Il faut donc savoir apprécier à sa juste valeur ce à quoi on peut prétendre raisonnablement sans se discréditer dès le départ. C'est pourquoi il est judicieux que notre pays participe au système ECTS (European Credit Transfer System) et qu'il semble acquis que dorénavant toutes les formations proposées doivent correspondre aux critères relativement contraignants de ce système, basé sur la réciprocité, qui devrait mettre chaque étudiant en mesure de se renseigner sur l'équivalence accordée à tel ou tel élément de son parcours de formation, peu importe où il est accompli. Il va de soi que tout ce qui se pratique ou qui se met en place chez nous devra s'inspirer du processus de Bologne, qui prévoit une structuration des études supérieures selon la matrice ou séquence anglo-saxonne: Bachelor/Master/PhD. Le Document d'orientation, publié par le ministère de l'Enseignement supérieur et de la re-cherche en décembre 2001, souligne ces aspects sans ambages: «…la nécessité de travailler dans des réseaux à géométrie variable entraîne que les études ne soient pas définies en termes de durée, mais en termes de contenus et de sortie».
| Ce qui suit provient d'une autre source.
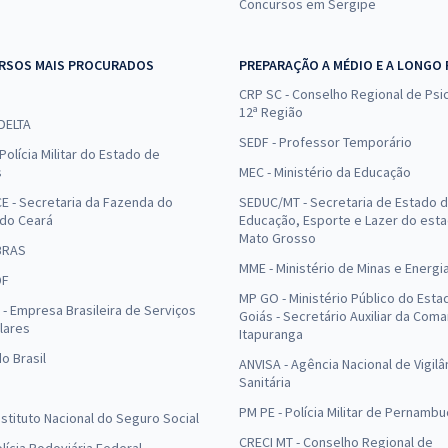
Concursos em Sergipe
RSOS MAIS PROCURADOS
PREPARAÇÃO A MÉDIO E A LONGO
CRP SC - Conselho Regional de Psic
12ª Região
 DELTA
SEDF - Professor Temporário
Polícia Militar do Estado de
s
MEC - Ministério da Educação
E - Secretaria da Fazenda do
SEDUC/MT - Secretaria de Estado 
 do Ceará
Educação, Esporte e Lazer do est
Mato Grosso
BRAS
MME - Ministério de Minas e Energi
DF
MP GO - Ministério Público do Esta
- Empresa Brasileira de Serviços
Goiás - Secretário Auxiliar da Com
lares
Itapuranga
o Brasil
ANVISA - Agência Nacional de Vigilâ
Sanitária
PM PE - Polícia Militar de Pernamb
Instituto Nacional do Seguro Social
CRECI MT - Conselho Regional de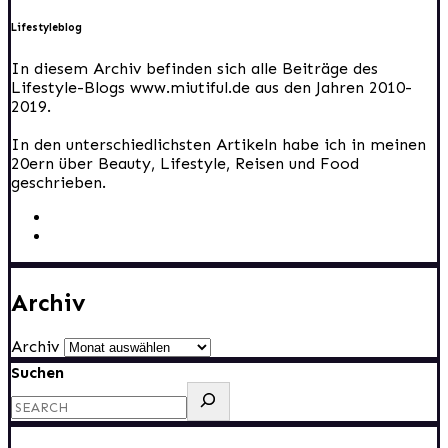
Lifestyleblog
In diesem Archiv befinden sich alle Beiträge des
Lifestyle-Blogs www.miutiful.de aus den Jahren 2010-
2019.
In den unterschiedlichsten Artikeln habe ich in meinen
20ern über Beauty, Lifestyle, Reisen und Food
geschrieben.
Archiv
Archiv
Suchen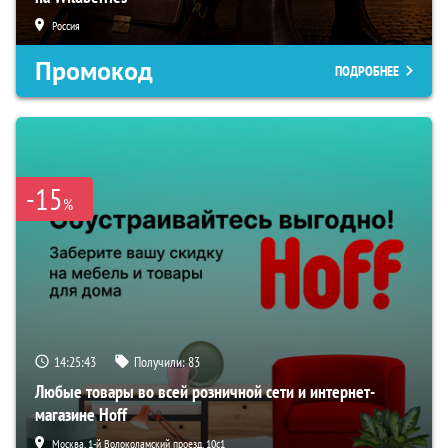
Россия
Промокод
ПОДРОБНЕЕ
-15
%
14:25:42
Получили:
83
Любые товары во всей розничной сети и интернет-
магазине Hoff
Москва, 1-й Волоколамский проезд, 10с1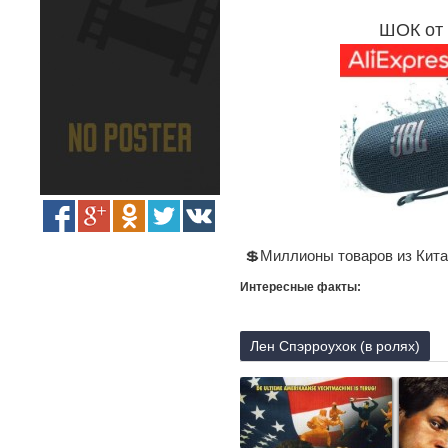
ШОК от 
💲Миллионы товаров из Кита
Интересные факты:
Лен Спэрроухок (в ролях)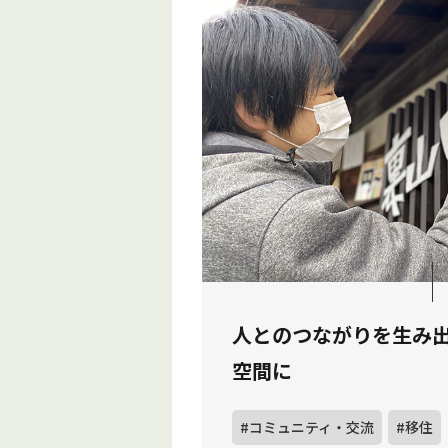
人とのつながりを生み
空間に
#コミュニティ・交流
#移住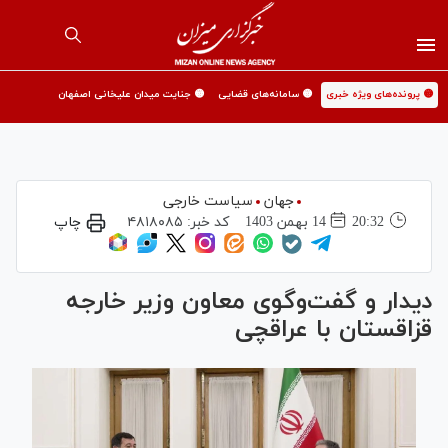
🟡 پرونده‌های ویژه خبری
🟡 سامانه‌های قضایی
🟡 جنایت میدان علیخانی اصفهان
جهان
سیاست خارجی
20:32
14 بهمن 1403
کد خبر:
۴۸۱۸۰۸۵
چاپ
دیدار و گفت‌وگوی معاون وزیر خارجه
قزاقستان با عراقچی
Ce dernier concept renvoie à la nécessaire ouverture vers le grand large, car fort sagement l'Université de Luxembourg entend faire de la mobilité des étudiants ­-- nécessité oblige? ­ un de ses principes de fonctionnement et un de ses principaux attraits dès le départ. À ce propos elle devra relever un double défi. Il faudra tout d'abord con-vaincre les étudiants de sa zone d'achalandage habituelle, c'est-à-dire les étudiants résidents à Luxembourg et ceux de la grande région, de l'intérêt qu'il y a pour eux de poursuivre tout ou partie de leurs études à Luxembourg. Ensuite, il s'agira de ratisser plus large et d'attirer des étudiants originaires de contrées plus lointaines. Or, en ce qui concerne la première condition à remplir pour assurer le succès de l'entreprise, les résultats sont loin d'être encourageants ou concluants, mises à part les formations à caractère professionnalisant proposées par l'IST, l'Iserp ou l'IEES qui offrent à la clef des formations en relation directe avec des besoins concrets sur le marché de l'emploi.

Ce qui devrait donner à réfléchir, c'est l'échec cuisant de la tentative d'extension de l'enseignement au Cunlux à une deuxième année, c'est-à-dire un premier cycle complet, dans des disciplines aussi diverses que les mathématiques et la physique, la chimie/biologie, le droit, les sciences économiques et la gestion, la philosophie, la psychologie, l'histoire, la géographie, les lettres françaises, allemandes et anglaises. Il s'agissait là d'initiatives prématurées ou irréfléchies qui, pour la plupart d'entre elles, devront être abandonnées faute de combattants.Il va de soi que l'Université de Luxembourg n'aura pas droit à l'erreur. C'est pourquoi il est rassurant de constater qu'Erna Hennicot-Schoepges a eu le courage de tirer les leçons qui s'imposent de telles mésaventures en ramenant le nombre des facultés initialement envisagées de cinq à trois, en tenant à la fois compte des besoins du pays et des compétences existantes. À noter que l'idée même de facultés, un peu trop ambitieuse voire prétentieuse pour un projet qui, dans la plupart des disciplines, restera embryonnaire pour longtemps, a été contestée lors du séminaire par  le professeur Jean-Frank Wagner (Universität Trier) qui préférerait qu'on parle de centres d'excellence pour bien souligner qu'on veut sortir des  sentiers battus et innover résolument, y compris dans les structures de l'Université de Luxembourg.